Question

A massless rod S having length $2l$ has equal point masses attached to its two ends as shown in figure. The rod is rotating about an axis passing through its centre and making angle $\alpha$ with the axis. The magnitude of change of momentum of rod i.e. $\left|\begin{array}{c}\frac{dL}{dt}\end{array}\right|$ equals

• A. $2m{l}^3{\omega }^2\sin \theta \cdot \cos \theta$
• B. $m{l}^2{\omega }^2\cdot \sin 2\theta$
• C. $m{l}^2\sin 2\theta$
• D. $m^{1/2}{l}^{1/2}\omega \sin \theta \cdot \cos \theta$

Answer 1

The correct option is B $m{l}^2{\omega }^2\cdot \sin 2\theta$

We know, that rate of change of angular momentum is equal to the tirque acting on the system.

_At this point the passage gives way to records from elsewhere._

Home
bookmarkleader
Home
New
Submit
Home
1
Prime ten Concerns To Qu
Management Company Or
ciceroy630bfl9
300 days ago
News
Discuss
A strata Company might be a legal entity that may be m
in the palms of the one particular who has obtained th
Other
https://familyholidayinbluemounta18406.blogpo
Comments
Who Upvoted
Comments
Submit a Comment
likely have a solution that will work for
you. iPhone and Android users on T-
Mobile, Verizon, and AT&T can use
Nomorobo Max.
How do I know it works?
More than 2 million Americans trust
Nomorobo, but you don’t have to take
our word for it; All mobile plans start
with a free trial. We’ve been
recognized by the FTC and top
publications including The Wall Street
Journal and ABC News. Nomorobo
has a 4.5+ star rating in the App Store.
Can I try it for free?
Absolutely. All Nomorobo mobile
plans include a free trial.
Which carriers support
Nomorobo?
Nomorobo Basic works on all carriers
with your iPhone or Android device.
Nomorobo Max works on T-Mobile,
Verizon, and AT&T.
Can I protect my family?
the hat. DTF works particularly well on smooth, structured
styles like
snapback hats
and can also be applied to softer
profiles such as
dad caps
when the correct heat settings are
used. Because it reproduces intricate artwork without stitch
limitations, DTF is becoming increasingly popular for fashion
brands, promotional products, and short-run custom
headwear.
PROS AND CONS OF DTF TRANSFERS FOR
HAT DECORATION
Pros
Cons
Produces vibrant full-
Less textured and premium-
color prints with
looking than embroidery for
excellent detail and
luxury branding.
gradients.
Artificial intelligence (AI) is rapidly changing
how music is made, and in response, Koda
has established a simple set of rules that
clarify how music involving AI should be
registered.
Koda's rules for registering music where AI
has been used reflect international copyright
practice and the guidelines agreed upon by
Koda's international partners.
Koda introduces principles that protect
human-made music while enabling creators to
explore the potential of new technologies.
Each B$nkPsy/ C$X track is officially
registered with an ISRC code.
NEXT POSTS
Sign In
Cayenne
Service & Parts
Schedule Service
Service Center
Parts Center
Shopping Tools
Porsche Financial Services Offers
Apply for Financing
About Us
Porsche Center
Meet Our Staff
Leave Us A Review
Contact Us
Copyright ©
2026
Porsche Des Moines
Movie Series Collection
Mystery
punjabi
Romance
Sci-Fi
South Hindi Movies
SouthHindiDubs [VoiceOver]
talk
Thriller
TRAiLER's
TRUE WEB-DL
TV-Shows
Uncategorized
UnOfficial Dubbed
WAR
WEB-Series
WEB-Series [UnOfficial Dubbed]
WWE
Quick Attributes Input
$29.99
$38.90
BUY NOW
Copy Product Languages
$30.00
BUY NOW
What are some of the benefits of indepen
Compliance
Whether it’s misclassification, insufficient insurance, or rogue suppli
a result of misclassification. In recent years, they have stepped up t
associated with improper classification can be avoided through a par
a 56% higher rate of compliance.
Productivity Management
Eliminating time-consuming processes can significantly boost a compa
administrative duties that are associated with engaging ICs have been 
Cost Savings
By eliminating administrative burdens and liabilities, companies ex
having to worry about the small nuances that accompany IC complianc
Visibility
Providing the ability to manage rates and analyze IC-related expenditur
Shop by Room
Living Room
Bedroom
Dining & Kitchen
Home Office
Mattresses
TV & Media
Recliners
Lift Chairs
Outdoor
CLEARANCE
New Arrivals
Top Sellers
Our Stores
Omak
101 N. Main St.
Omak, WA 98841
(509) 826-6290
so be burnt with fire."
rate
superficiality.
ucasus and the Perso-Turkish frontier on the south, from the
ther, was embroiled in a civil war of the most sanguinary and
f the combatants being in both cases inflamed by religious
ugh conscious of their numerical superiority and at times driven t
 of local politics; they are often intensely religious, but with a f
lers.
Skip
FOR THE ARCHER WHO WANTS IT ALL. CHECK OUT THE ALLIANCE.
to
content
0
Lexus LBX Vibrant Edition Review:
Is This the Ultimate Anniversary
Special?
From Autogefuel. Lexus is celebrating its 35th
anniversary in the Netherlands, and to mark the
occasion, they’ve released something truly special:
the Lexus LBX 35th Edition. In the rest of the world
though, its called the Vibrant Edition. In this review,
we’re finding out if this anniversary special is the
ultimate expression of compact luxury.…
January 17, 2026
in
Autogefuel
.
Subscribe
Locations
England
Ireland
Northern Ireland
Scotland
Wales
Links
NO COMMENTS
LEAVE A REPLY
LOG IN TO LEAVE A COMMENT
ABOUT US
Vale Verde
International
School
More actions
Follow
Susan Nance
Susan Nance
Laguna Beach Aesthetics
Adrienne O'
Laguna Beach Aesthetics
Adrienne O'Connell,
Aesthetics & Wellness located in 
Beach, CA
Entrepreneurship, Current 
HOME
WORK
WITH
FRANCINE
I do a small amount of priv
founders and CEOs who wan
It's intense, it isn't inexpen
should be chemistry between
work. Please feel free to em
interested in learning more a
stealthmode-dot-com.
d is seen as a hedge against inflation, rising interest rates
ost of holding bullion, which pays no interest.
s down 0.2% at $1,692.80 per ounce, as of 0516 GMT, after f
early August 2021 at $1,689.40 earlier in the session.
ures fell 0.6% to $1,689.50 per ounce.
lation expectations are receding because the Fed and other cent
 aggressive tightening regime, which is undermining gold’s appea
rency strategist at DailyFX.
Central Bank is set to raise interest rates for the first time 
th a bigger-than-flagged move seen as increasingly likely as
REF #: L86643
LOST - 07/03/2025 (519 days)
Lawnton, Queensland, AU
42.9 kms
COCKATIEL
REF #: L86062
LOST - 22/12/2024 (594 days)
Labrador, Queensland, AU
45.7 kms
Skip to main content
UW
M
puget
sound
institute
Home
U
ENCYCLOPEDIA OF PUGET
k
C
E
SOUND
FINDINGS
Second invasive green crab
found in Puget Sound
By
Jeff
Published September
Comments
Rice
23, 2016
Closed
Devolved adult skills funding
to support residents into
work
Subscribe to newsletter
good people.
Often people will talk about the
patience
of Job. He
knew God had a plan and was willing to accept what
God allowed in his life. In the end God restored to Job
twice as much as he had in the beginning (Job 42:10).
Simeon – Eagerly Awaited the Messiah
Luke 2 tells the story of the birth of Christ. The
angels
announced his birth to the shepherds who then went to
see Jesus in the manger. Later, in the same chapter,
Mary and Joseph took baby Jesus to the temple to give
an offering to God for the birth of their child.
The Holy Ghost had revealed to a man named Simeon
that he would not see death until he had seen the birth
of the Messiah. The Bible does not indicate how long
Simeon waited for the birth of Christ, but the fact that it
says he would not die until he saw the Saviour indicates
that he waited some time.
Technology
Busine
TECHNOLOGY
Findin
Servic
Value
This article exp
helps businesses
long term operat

$\Rightarrow |\frac{dL}{dt}|=\tau$

From the figure, Force on the mass m is given as:

$F=mr{\omega }^2$ (Due to centipetal force)

$r=lSin\alpha$

$F=m\times lSin\alpha \times {\omega }^2$

$\Rightarrow \tau =r_{perpendicukar}\times F$

$r_{perpendicukar}=lCos\alpha$

$\Rightarrow \tau =lCos\alpha \times mlSin\alpha {\omega }^2$

$\Rightarrow \tau =m{l}^2{\omega }^{2}Sin\alpha Cos\alpha$

Total Torque due to both the masses is given by

${\tau }_{net}={\tau }_1+{\tau }_2=m{l}^2{\omega }^{2}Sin\alpha Cos\alpha +m{l}^2{\omega }^{2}Sin\alpha Cos\alpha$

$\Rightarrow {\tau }_{net}=2m{l}^2{\omega }^{2}Sin\alpha Cos\alpha =m{l}^2{\omega }^{2}Sin2\alpha$

$\therefore |\frac{dL}{dt}|={\tau }_{net}=m{l}^2{\omega }^{2}Sin2\alpha$

Hence, the correct answer is OPTION B.